Previously published primer pairs aligned with published bft gene subtypesa
Study and subtype | Sequence |
|
---|---|---|
Forward primer (5′–3′) | Reverse primer (5′–3′) | |
Odamaki et al. (6) | GGATACATCAGCTGGGTTGTAG | GCGAACTCGGTTTATGCAGTGCGAAC |
BFT-1 | ---------------------- | -------------------------- |
BFT-2 | ---------------------- | -------------------------- |
BFT-3 | ---------------------- | -------------------------- |
Pantosti et al. (5) | GACGGTGTATGTGATTTGTCTGAGAGA | ATCCCTAAGATTTTATTATCCCAAGTA |
BFT-1 | A-----A-----C-------------- | --------------------------- |
BFT-2 | A-----A-----C-------------- | --G--------G--G------------ |
BFT-3 | A-----A-----C-------------- | --G--C--A--G--G--G--------T |
Toprak et al. (2) | GAGCCGAAGACGGTGTATGTGATTTGT | TGCTCAGCGCCCAGTATATGACCTAGT |
BFT-1 | --A--T--A-----A-----C------ | --------------------------- |
BFT-2 | TTT--ACT--T-CACG--------CCA | AA----T-T---------AAG-TGGTA |
BFT-3 | A-T-GAGC-TAAA----G-------AA | --G-T---A----A------------- |
FIG 1.
bft PCR on bacterial strains of subtypes 1 to 3 using different primer sets. Lanes 1 to 4, Odamaki primers; lanes 5 to 8, Pantosti primers; lanes M, 100-bp ladder. Lanes 1 and 5, BFT-1; lanes 2 and 6, BFT-2; lanes 3 and 7, BFT-3; lanes 4 and 8, no-template controls.

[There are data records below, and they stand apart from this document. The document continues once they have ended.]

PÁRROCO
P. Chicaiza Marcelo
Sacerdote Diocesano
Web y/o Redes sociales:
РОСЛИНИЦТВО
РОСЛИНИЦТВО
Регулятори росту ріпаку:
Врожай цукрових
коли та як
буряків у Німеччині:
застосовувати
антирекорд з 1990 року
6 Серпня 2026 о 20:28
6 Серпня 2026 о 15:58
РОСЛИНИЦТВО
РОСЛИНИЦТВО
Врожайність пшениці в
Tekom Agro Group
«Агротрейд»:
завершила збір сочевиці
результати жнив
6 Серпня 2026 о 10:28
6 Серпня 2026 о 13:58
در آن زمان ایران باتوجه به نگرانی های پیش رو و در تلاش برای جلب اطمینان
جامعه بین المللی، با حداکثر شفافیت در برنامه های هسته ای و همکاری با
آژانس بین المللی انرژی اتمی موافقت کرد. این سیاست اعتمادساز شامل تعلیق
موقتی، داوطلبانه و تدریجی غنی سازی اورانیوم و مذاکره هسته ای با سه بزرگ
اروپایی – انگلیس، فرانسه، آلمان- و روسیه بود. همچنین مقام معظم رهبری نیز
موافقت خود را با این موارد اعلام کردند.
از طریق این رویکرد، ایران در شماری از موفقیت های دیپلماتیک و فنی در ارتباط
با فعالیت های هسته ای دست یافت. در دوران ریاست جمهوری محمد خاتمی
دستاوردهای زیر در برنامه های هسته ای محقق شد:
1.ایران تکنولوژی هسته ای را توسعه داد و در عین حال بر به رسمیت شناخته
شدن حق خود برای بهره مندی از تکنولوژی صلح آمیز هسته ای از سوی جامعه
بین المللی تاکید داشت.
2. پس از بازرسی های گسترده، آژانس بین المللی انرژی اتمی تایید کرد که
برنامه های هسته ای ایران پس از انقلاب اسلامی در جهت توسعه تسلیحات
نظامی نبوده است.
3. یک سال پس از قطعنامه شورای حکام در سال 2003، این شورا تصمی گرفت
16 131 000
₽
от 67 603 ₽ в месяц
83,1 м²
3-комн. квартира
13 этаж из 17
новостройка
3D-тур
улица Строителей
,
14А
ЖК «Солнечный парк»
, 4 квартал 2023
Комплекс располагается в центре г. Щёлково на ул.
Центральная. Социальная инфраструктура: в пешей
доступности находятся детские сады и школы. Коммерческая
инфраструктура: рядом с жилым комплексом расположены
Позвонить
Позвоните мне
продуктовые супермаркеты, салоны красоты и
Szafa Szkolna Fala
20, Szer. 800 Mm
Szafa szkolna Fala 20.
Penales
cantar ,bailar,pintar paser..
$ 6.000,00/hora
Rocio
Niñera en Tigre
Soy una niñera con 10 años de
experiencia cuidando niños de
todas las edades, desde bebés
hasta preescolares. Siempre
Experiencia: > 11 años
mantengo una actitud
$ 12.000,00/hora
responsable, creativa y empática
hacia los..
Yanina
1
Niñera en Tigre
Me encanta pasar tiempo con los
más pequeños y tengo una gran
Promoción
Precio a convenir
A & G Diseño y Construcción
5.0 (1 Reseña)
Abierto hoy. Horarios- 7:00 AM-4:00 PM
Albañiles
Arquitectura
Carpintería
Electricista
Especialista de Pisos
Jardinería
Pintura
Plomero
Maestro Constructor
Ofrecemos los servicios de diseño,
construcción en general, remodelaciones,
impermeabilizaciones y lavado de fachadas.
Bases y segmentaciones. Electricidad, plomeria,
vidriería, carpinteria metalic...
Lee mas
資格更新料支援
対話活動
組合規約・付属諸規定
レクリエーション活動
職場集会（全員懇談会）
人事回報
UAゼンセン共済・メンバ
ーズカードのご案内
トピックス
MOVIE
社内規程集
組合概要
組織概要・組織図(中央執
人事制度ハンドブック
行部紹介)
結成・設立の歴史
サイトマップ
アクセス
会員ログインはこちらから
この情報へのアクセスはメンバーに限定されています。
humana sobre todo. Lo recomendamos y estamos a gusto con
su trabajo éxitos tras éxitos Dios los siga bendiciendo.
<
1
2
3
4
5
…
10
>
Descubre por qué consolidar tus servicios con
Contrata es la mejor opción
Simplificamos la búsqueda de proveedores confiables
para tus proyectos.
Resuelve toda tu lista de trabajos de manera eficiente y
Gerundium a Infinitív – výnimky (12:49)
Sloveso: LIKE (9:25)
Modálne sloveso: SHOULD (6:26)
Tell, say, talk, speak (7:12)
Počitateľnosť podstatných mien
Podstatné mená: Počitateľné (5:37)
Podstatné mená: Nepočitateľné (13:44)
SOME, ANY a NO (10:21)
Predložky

The Pantosti primer set, still in common use (3, 10), was designed against the sequence published by Moncrief and colleagues, who used a predicted DNA sequence from the amino acid sequence of the toxin to generate a primer at the start of their sequence (11), an approach that would generate multiple possible variations due to degeneracy within the protein. The Pantosti forward primer uses the final 19 bases of the Moncrief primer, plus 8 bases from the sequenced bft. Therefore, while the Pantosti forward primer contains mismatches, the 3′ end is a good match for bft. However, the reverse primer, although a good match for BFT-1, contains multiple mismatches for BFT-2 and particularly for BFT-3 (Table 1), and this may explain the observed bias toward detection of the BFT-1 subtype when these primers are used.

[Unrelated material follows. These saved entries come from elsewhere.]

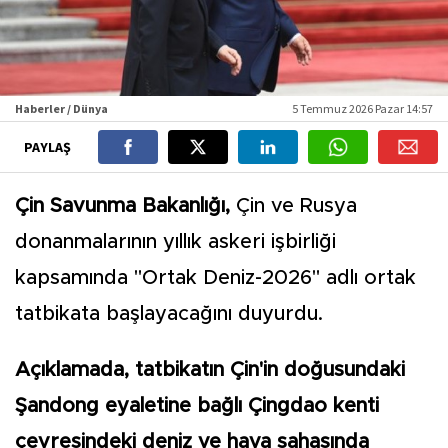
Haberler / Dünya
5 Temmuz 2026 Pazar 14:57
PAYLAŞ
Çin Savunma Bakanlığı,
Çin ve Rusya
donanmalarının yıllık askeri işbirliği
kapsamında "Ortak Deniz-2026" adlı ortak
tatbikata başlayacağını duyurdu.
Açıklamada, tatbikatın Çin'in doğusundaki
Şandong eyaletine bağlı Çingdao kenti
çevresindeki deniz ve hava sahasında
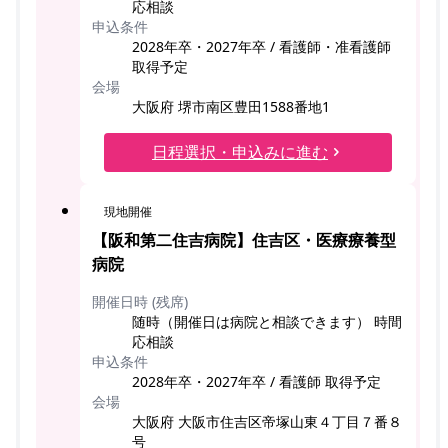
応相談
申込条件
2028年卒・2027年卒 / 看護師・准看護師
取得予定
会場
大阪府 堺市南区豊田1588番地1
日程選択・申込みに進む
現地開催
【阪和第二住吉病院】住吉区・医療療養型
病院
開催日時 (残席)
随時（開催日は病院と相談できます） 時間
応相談
申込条件
2028年卒・2027年卒 / 看護師 取得予定
会場
大阪府 大阪市住吉区帝塚山東４丁目７番８
号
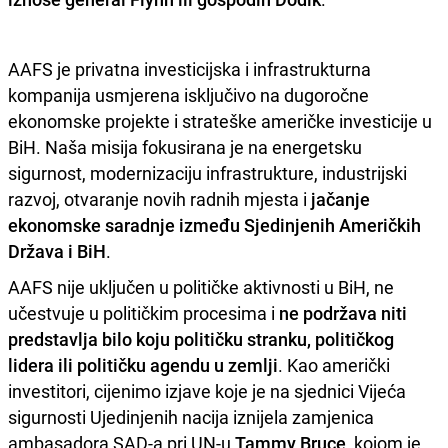
AAFS je privatna investicijska i infrastrukturna
kompanija usmjerena isključivo na dugoročne
ekonomske projekte i strateške američke investicije u
BiH. Naša misija fokusirana je na energetsku
sigurnost, modernizaciju infrastrukture, industrijski
razvoj, otvaranje novih radnih mjesta i
jačanje
ekonomske saradnje između Sjedinjenih Američkih
Država i BiH
.
AAFS nije uključen u političke aktivnosti u BiH, ne
učestvuje u političkim procesima i
ne podržava niti
predstavlja bilo koju političku stranku, političkog
lidera ili političku agendu u zemlji
. Kao američki
investitori, cijenimo izjave koje je na sjednici Vijeća
sigurnosti Ujedinjenih nacija iznijela zamjenica
ambasadora SAD-a pri UN-u
Tammy Bruce
, kojom je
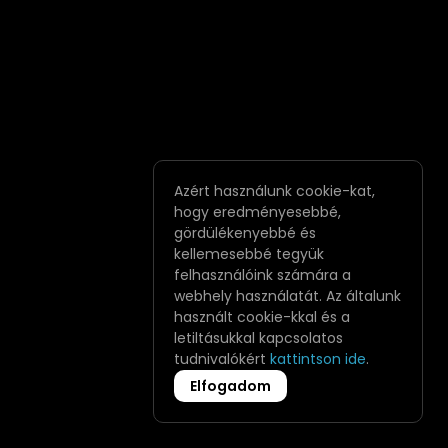
Azért használunk cookie-kat,
hogy eredményesebbé,
gördülékenyebbé és
kellemesebbé tegyük
felhasználóink számára a
webhely használatát. Az általunk
használt cookie-kkal és a
letiltásukkal kapcsolatos
tudnivalókért
kattintson ide
.
Elfogadom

In contrast, the primers generated by Odamaki et al. have 100% identity to published sequences of all three BFT subtypes (Table 1), similar to primer sets used by Kato et al. (12) and Franco et al. (13), despite different accession numbers for the sequences from which they derived primers. However, even when two primer sets with 100% identity to published bft sequences are used, differences in sensitivity may still occur, and the use of two primer sets may increase identification of ETBF in clinical samples (1).

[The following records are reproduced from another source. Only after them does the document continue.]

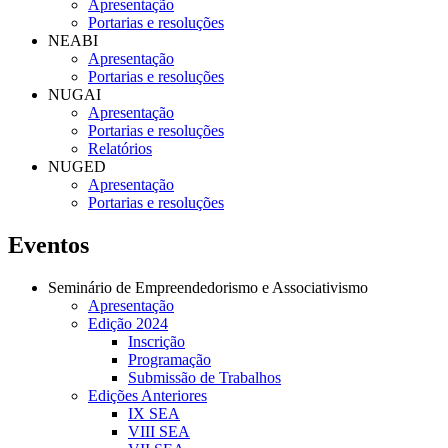
Apresentação
Portarias e resoluções
NEABI
Apresentação
Portarias e resoluções
NUGAI
Apresentação
Portarias e resoluções
Relatórios
NUGED
Apresentação
Portarias e resoluções
Eventos
Seminário de Empreendedorismo e Associativismo
Apresentação
Edição 2024
Inscrição
Programação
Submissão de Trabalhos
Edições Anteriores
IX SEA
VIII SEA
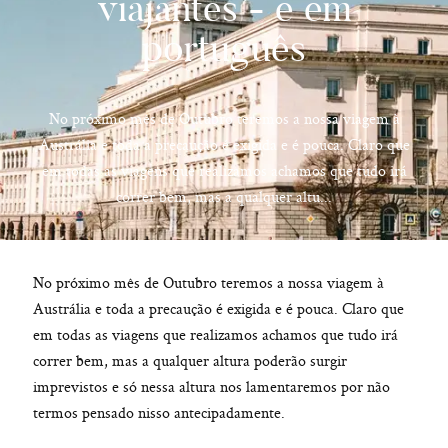
viajantes - e em
português
hello@pedrofilipefotografia.pt
No próximo mês de Outubro teremos a nossa viagem à
Austrália e toda a precaução é exigida e é pouca. Claro que
em todas as viagens que realizamos achamos que tudo irá
correr bem, mas a qualquer altu...
No próximo mês de Outubro teremos a nossa viagem à
Austrália e toda a precaução é exigida e é pouca. Claro que
em todas as viagens que realizamos achamos que tudo irá
correr bem, mas a qualquer altura poderão surgir
imprevistos e só nessa altura nos lamentaremos por não
termos pensado nisso antecipadamente.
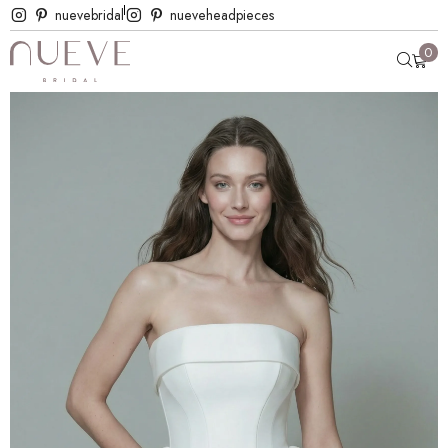
nuevebridal
nueveheadpieces
0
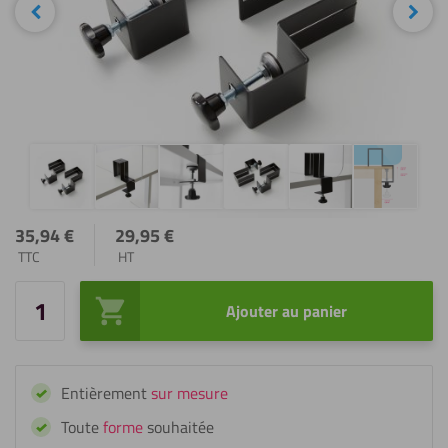
Précédent
Sui
35,94
€
29,95
€
TTC
HT
Ajouter au panier
quantité
de
Ensemble
Entièrement
sur mesure
de
pinces
Toute
forme
souhaitée
pour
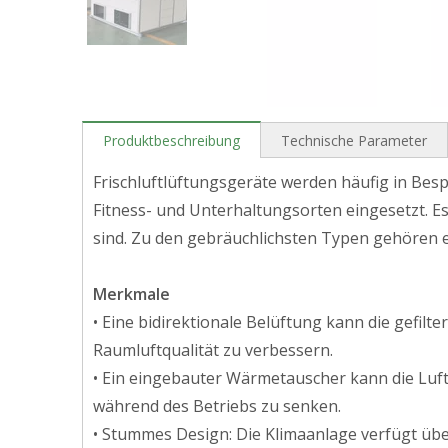
Produktbeschreibung
Technische Parameter
Frischluftlüftungsgeräte werden häufig in B
Fitness- und Unterhaltungsorten eingesetzt. E
sind. Zu den gebräuchlichsten Typen gehören
Merkmale
• Eine bidirektionale Belüftung kann die gefilt
Raumluftqualität zu verbessern.
• Ein eingebauter Wärmetauscher kann die Luf
während des Betriebs zu senken.
• Stummes Design: Die Klimaanlage verfügt übe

We did not use any other of the published bft primer sequences to screen our study population. However, we note that the primers used by Toprak and colleagues (2) are also designed against the Moncrief sequence and, accordingly, are markedly different from the published bft sequences (Table 1). This study reports a high carriage rate for ETBF among CRC patients, and with no reference to sequencing of PCR products, the possibility that these primers are associated with a high rate of false positives cannot be excluded.
It is, however, important to note that the bft sequence originally submitted by Moncrief and colleagues in 1995 with the erroneous 27-base primer sequence still exists in the GenBank database (S75941.1) and that a BLAST search of any of these forward primers will produce a hit with 100% identity, giving the user false confidence that the primers are specific.
In conclusion, our study highlights the care that must be taken when designing PCR-based studies to measure ETBF carriage rates to ensure that primers used are designed against robust bft sequences that have strong identity to all three bft subtypes. If not, these studies may inadvertently under- or overestimate the incidence of toxin-producing strains of B. fragilis in their samples.